These discoveries, spanning five continents, are the result of hefty investments that began earlier in the decade when oil prices rose, and of new technologies that allow explorers to drill at greater depths and break tougher rocks.

“That’s the wonderful thing about price signals in a free market—it puts people in a better position to take more exploration risk,” said James T. Hackett, chairman and chief executive of Anadarko Petroleum.

More than 200 discoveries have been reported so far this year in dozens of countries, including northern Iraq’s Kurdish region, Australia, Israel, Iran, Brazil, Norway, Ghana and Russia. They have been made by international giants, like Exxon Mobil, but also by industry minnows, like Tullow Oil.—

The next time you read about “excessive” oil profits, remember where the profits are going. Tens of thousands of investors get some of that profit. They invested in oil companies to make a profit. Many of them are retirees who live on fixed income. No one invests to lose money, unless, of course, it’s the government. The money they initially invested helped the oil companies to buy equipment so they could extract oil from deep deposits. It’s getting more expensive to locate, drill, and transport oil. It doesn’t ooze out of the ground like it used to. Profits insure that there will be oil in the future. If there aren’t “excessive” profits, then there can’t be any research and development.

Years ago, gas pumps used to include a small sign that told consumers how much they were paying in state and federal gasoline taxes. These signs no longer grace our gas pumps. The average tax on a gallon of gasoline is around 45 cents. A CNNMoney article reported that “Exxon also had a hefty tax bill. Worldwide, the company paid $10.5 billion in income taxes in the second quarter [of 2008], $9.5 billion in sales taxes, and over $12 billion in what it called ‘other taxes.’” Actually, Exxon didn’t pay a penny in taxes. We consumers paid all of it!
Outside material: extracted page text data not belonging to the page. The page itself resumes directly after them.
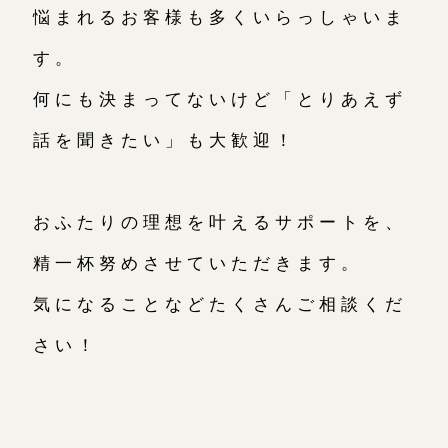
悩まれるお客様も多くいらっしゃいま
す。
何にも決まってないけど「とりあえず
話を聞きたい」も大歓迎！
おふたりの理想を叶えるサポートを、
精一杯努めさせていただきます。
気になることなどたくさんご相談くだ
さい！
Of course, this is true of all corporate taxation. A tax is considered a business expense. As an expense it’s passed on to consumers, and there is no law that will change this reality. Any company forced to eat the cost of taxation will go out of business or be subsidized by the State. Once again, a subsidy is an extraction of capital from workers, either in taxes paid to the State for the subsidy or by inflation (increasing the money supply). Since a large minority of Americans knows almost nothing about economics, they serve as cheerleaders for “tax the rich” rhetoric and economic policy and vote the Prince Johns into office, all the while blaming poor economic conditions on those under the thumb of the Sheriff of Nottingham.